Frequency, age and gender of patients with schistosomiasis of appendix

Age Group(Years)

Male(%)

Female(%)

Total Number(%)

10-19

8

1

9(25.0%)

20-29

12

1

13(36.1%)

30-39

11

1

12(33.3%)

40-49

1

0

1(2.8%)

50-59

0

1

1(2.8%)

Total

32(88.9%)

4(11.1%)

36(100%)

Discussion

It is estimated that at least 218 million people required preventive treatment from Schistosoma infection in 2015 with active transmission reported from 78 countries.4 Affectation of vermiform appendix was first reported in 1909, following which there were a number of reports emphasizing the rarerity of this disease entity and the need for prevention.8 This slight rise in incidence of this disease has been attributed to increase in health care awareness and utilization of histopathological services.10

An incidence of appendicular Schistosomiasis of 3.2% (Figure 1) was recorded in this study which is higher than 2.8% previously reported by Edino et al.11 in the same centre over a decade ago; this may be due to population growth and increase utilization of histopathological services in the index population.
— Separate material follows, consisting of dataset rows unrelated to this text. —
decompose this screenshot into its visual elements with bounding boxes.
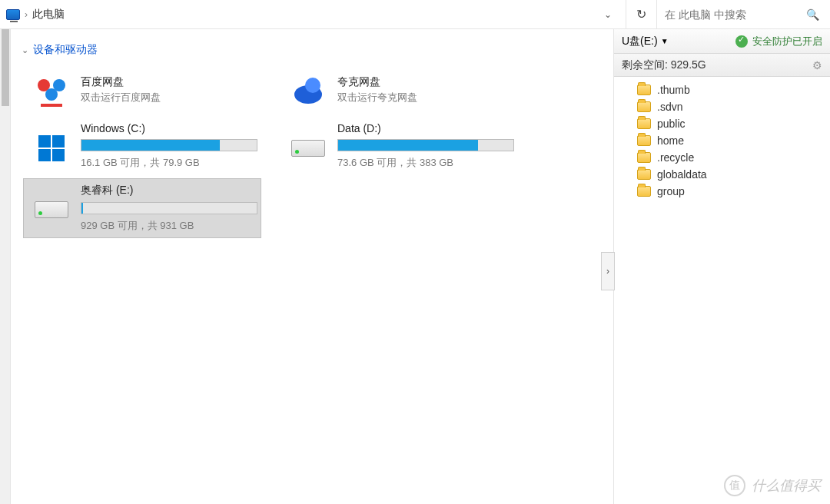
item-title: 夸克网盘 bbox=[337, 75, 417, 89]
refresh-button[interactable]: ↻ bbox=[626, 0, 657, 28]
address-bar[interactable]: › 此电脑 ⌄ bbox=[0, 0, 626, 28]
svg-rect-3 bbox=[41, 104, 62, 107]
svg-point-2 bbox=[45, 88, 58, 101]
section-title[interactable]: 设备和驱动器 bbox=[33, 43, 98, 57]
drive-subtitle: 929 GB 可用，共 931 GB bbox=[81, 219, 257, 233]
drive-item-d[interactable]: Data (D:) 73.6 GB 可用，共 383 GB bbox=[280, 117, 518, 175]
tree-item[interactable]: .recycle bbox=[620, 149, 824, 166]
protection-status[interactable]: 安全防护已开启 bbox=[735, 35, 822, 48]
right-sidebar: U盘(E:) ▼ 安全防护已开启 剩余空间: 929.5G ⚙ .thumb .… bbox=[613, 29, 830, 504]
tree-item[interactable]: public bbox=[620, 115, 824, 132]
drive-title: Windows (C:) bbox=[81, 122, 257, 134]
folder-name: .sdvn bbox=[657, 101, 682, 113]
folder-icon bbox=[637, 135, 651, 146]
folder-icon bbox=[637, 118, 651, 129]
baidu-icon bbox=[30, 71, 73, 108]
quark-icon bbox=[287, 71, 330, 108]
left-scrollbar[interactable] bbox=[0, 29, 11, 504]
item-subtitle: 双击运行百度网盘 bbox=[81, 91, 161, 104]
gear-icon[interactable]: ⚙ bbox=[812, 59, 822, 71]
drive-item-e[interactable]: 奥睿科 (E:) 929 GB 可用，共 931 GB bbox=[23, 178, 261, 238]
search-box[interactable]: 🔍 bbox=[657, 0, 830, 28]
folder-name: .thumb bbox=[657, 84, 690, 96]
sidebar-drive-selector[interactable]: U盘(E:) ▼ bbox=[622, 35, 669, 48]
drive-usage-bar bbox=[337, 139, 514, 151]
search-input[interactable] bbox=[665, 8, 803, 21]
app-item-baidu[interactable]: 百度网盘 双击运行百度网盘 bbox=[23, 66, 261, 114]
drive-icon bbox=[30, 194, 73, 225]
folder-icon bbox=[637, 169, 651, 180]
folder-name: home bbox=[657, 134, 684, 147]
drive-subtitle: 16.1 GB 可用，共 79.9 GB bbox=[81, 156, 257, 170]
folder-icon bbox=[637, 186, 651, 197]
drive-subtitle: 73.6 GB 可用，共 383 GB bbox=[337, 156, 514, 170]
windows-logo-icon bbox=[30, 133, 73, 164]
drive-usage-bar bbox=[81, 139, 257, 151]
item-title: 百度网盘 bbox=[81, 75, 161, 89]
svg-point-5 bbox=[305, 78, 320, 93]
sidebar-drive-label: U盘(E:) bbox=[622, 35, 658, 48]
watermark-text: 什么值得买 bbox=[752, 476, 821, 495]
sidebar-collapse-handle[interactable]: › bbox=[601, 252, 615, 290]
this-pc-icon bbox=[6, 9, 20, 20]
content-area: ⌄ 设备和驱动器 百度网盘 双击运行百度网盘 bbox=[11, 29, 613, 504]
drive-usage-bar bbox=[81, 202, 257, 214]
folder-icon bbox=[637, 85, 651, 95]
folder-tree: .thumb .sdvn public home .recycle global… bbox=[614, 77, 830, 204]
drive-icon bbox=[287, 133, 330, 164]
watermark: 值 什么值得买 bbox=[724, 475, 821, 496]
breadcrumb-location[interactable]: 此电脑 bbox=[32, 8, 65, 22]
free-space-label: 剩余空间: 929.5G bbox=[622, 58, 706, 72]
tree-item[interactable]: .thumb bbox=[620, 81, 824, 98]
tree-item[interactable]: group bbox=[620, 183, 824, 200]
folder-name: group bbox=[657, 185, 685, 197]
watermark-badge: 值 bbox=[724, 475, 745, 496]
chevron-right-icon: › bbox=[25, 9, 28, 20]
shield-icon bbox=[735, 35, 748, 48]
folder-name: public bbox=[657, 118, 686, 130]
tree-item[interactable]: globaldata bbox=[620, 166, 824, 183]
tree-item[interactable]: home bbox=[620, 132, 824, 149]
folder-icon bbox=[637, 101, 651, 112]
drive-title: Data (D:) bbox=[337, 122, 514, 134]
tree-item[interactable]: .sdvn bbox=[620, 98, 824, 115]
address-dropdown-button[interactable]: ⌄ bbox=[596, 9, 619, 20]
search-icon[interactable]: 🔍 bbox=[803, 8, 822, 21]
folder-name: .recycle bbox=[657, 151, 694, 164]
scrollbar-thumb[interactable] bbox=[2, 29, 9, 106]
section-collapse-icon[interactable]: ⌄ bbox=[22, 45, 28, 55]
protection-label: 安全防护已开启 bbox=[752, 35, 822, 48]
caret-down-icon: ▼ bbox=[661, 37, 669, 45]
drive-title: 奥睿科 (E:) bbox=[81, 184, 257, 197]
app-item-quark[interactable]: 夸克网盘 双击运行夸克网盘 bbox=[280, 66, 518, 114]
drive-item-c[interactable]: Windows (C:) 16.1 GB 可用，共 79.9 GB bbox=[23, 117, 261, 175]
item-subtitle: 双击运行夸克网盘 bbox=[337, 91, 417, 104]
folder-name: globaldata bbox=[657, 168, 707, 181]
folder-icon bbox=[637, 152, 651, 163]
The reported incidence is slightly higher than 2.3%, 2.1% and 2.4% obtained from studies in Maiduguri, Zaria and Ibadan respectively.12, 13, 14 But lower than 4.2% in Ife South Western Nigeria.9 In non endemic regions much lower incidence was reported by a number of investigators.6, 15

Male to female ratio was 9:1 which is not unexpected considering that the population in Kano is largely agrarian, and agriculture is a male dominant occupation. Similar finding was reported in previous series.8, 9, 12, 13, 14 Although, the peak incidence in this study is in the third decade, majority of cases are in second and third decade. This is in keeping with reports in other centres in the country.13, 16, 17

Most patients in this study presented clinically with abdorminal pain and other constitutional symptoms and non had preoperative diagnosis of schistosomiasis, a finding similar to what is available in the literature.12, 13 This explain the need for histological diagnosis of all appendectomy specimens to enable specific therapy. However, stool microscopic examinations is an important simple non invasive diagnostic tool in this regards; hence avoidance of unnecessary surgical trauma, since without any complication drug therapy is very effective in eradicating the parasite.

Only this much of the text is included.